Alleged disclosure of personal information without consent for secondary marketing by a telecommunications company
PIPEDA Case Summary #2002-80
[Principle 4.3, Schedule 1; and Section 2]
An individual complained that a telecommunications company fails to obtain consent for the collection, use, or disclosure of personal information for secondary marketing purposes.
Specifically, the complainant alleged that the company does not bring to the attention of its customers its policy of sharing customer data with affiliates for secondary marketing purposes, nor does it provide them with the opportunity to opt-out of such disclosure.
This is one of several similar complaints filed by the individual against a number of organizations. In brief, the complainant's position may be summarized as follows:
- With respect to secondary marketing purposes, it is always appropriate to ensure customers' knowledge and consent.
- Marketers and the marketed differ on the issue of what form of consent is appropriate.
- Companies should not only state purposes in a policy document, but also "bring to the attention" of the individual customer the practices in question and the option of withdrawing consent.
- Companies fall short of meeting this obligation in several ways:
(a) reliance on a document that has not been provided to the customer, but rather left up to the customer to find on his or her own initiative;
(b) reliance on fine print that has been buried in a long document;
(c) failure to use clear, plain language that is understandable to the ordinary customer;
(d) failure to provide customers with adequately detailed information about the extent and purpose of contemplated uses and sharing of their personal information; and
(e) failure to provide an easily executable opting-out procedure.
Summary of Investigation
The company helps its customers develop communications infrastructures, including information technology functions. The company does not provide services to individual customers and therefore does not collect personal information about individuals.
Issued October 16, 2002
Jurisdiction: As of January 1, 2001, the Personal Information Protection and Electronic Documents Act (the Act) applies to any federal work, undertaking, or business. The Commissioner has jurisdiction in this case because a telecommunications company is a federal work, undertaking, or business as defined in the Act.
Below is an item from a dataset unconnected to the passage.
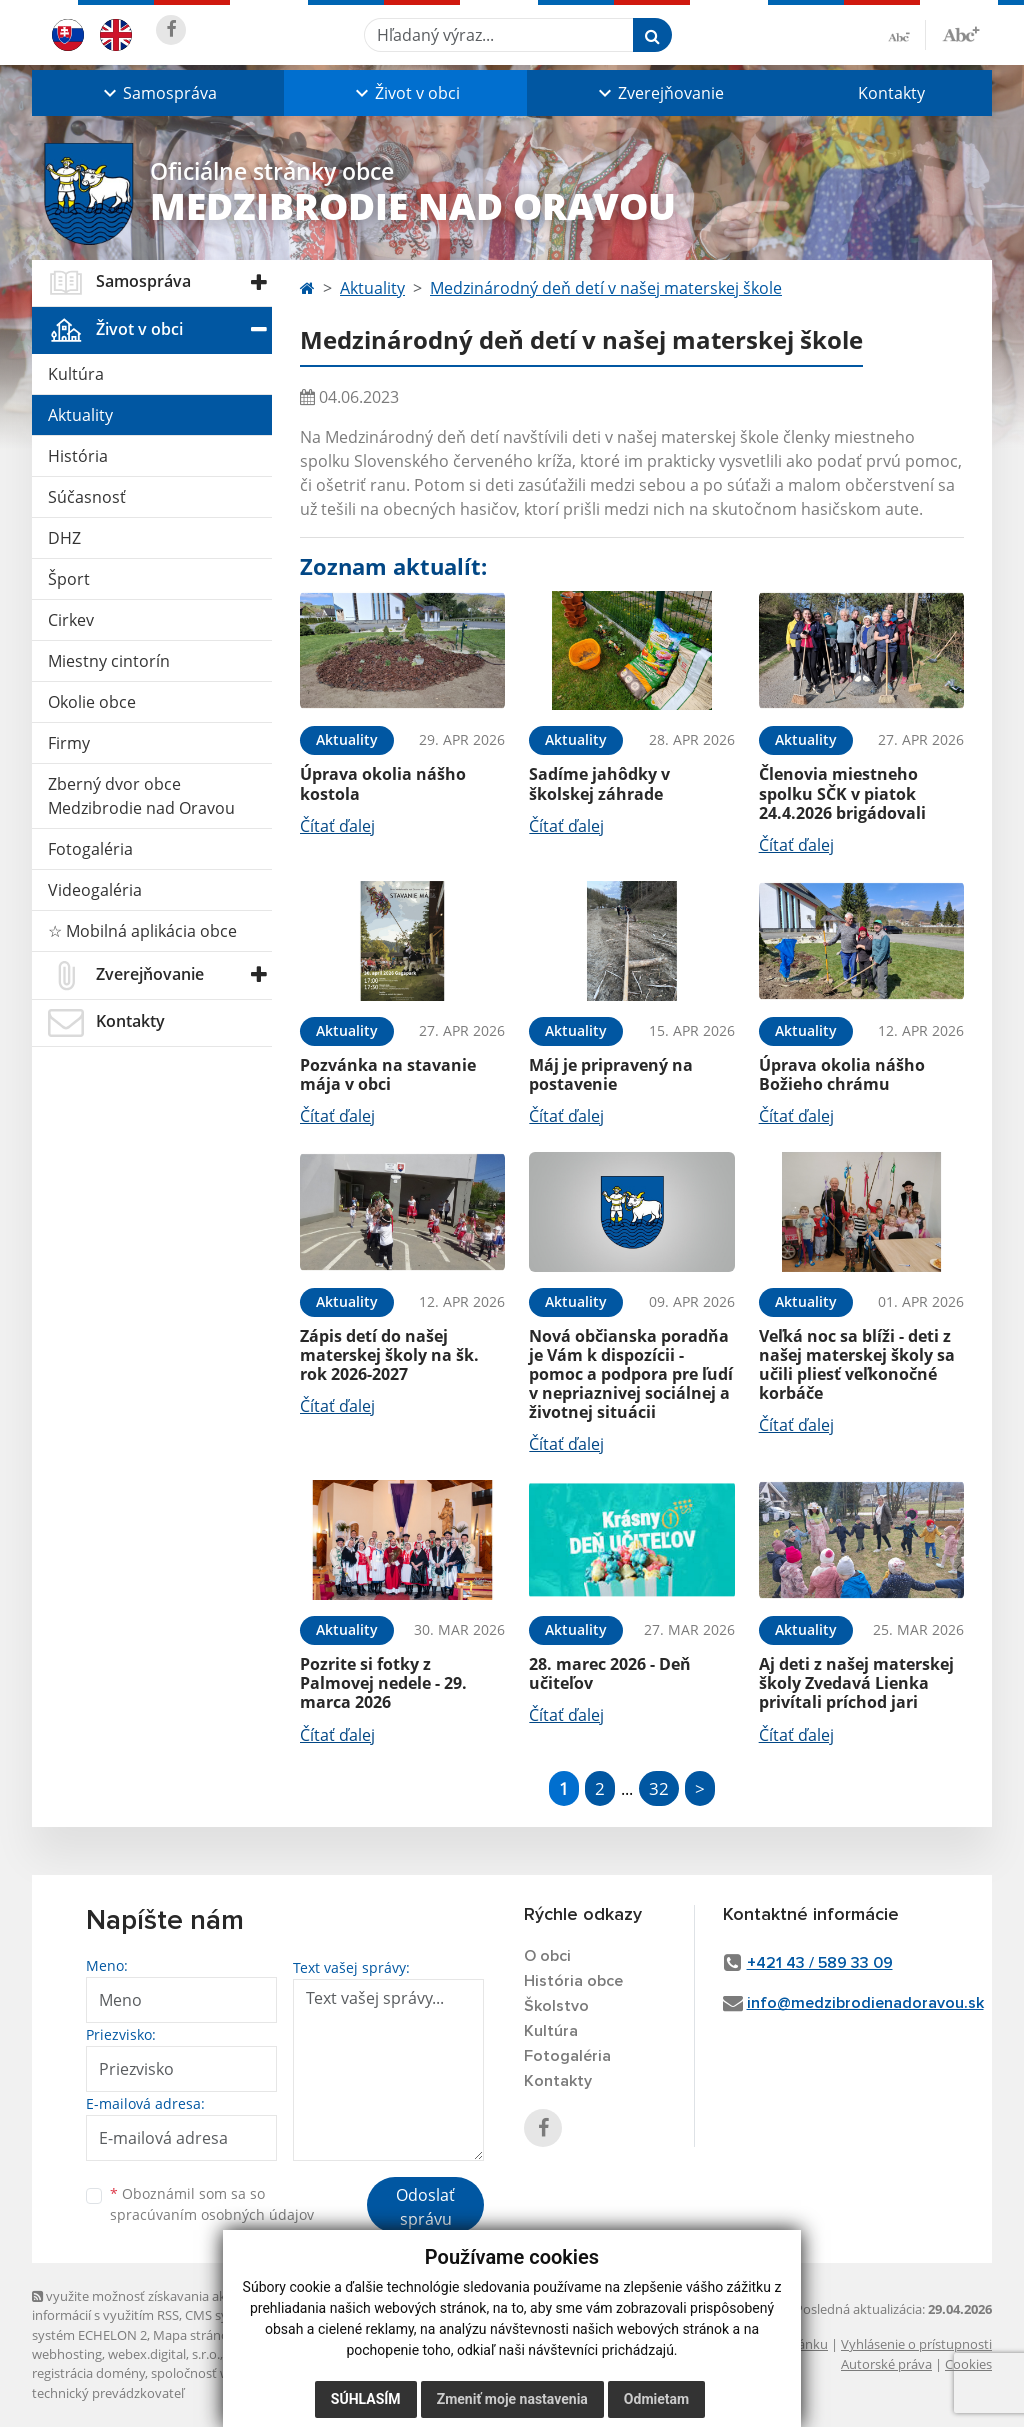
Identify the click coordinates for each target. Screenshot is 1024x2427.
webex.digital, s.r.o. (164, 2354)
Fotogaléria (90, 849)
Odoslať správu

Application: Section 2 of the Act states that personal information means information about an identifiable individual, but does not include the name, title or business address or telephone number of an employee of an organization. Principle 4.3 of Schedule 1 to the Act states that the knowledge and consent of the individual are required for the collection, use, or disclosure of personal information, except where inappropriate.
The information that the company deals with pertains to corporations - not "identifiable individuals". The Commissioner was satisfied that the company in question does not collect, use, or disclose the personal information of individuals. He, therefore, had no basis for making a determination in respect of Principle 4.3 of Schedule 1 to the Act.
Accordingly, the Commissioner concluded that the complaint was not well-founded.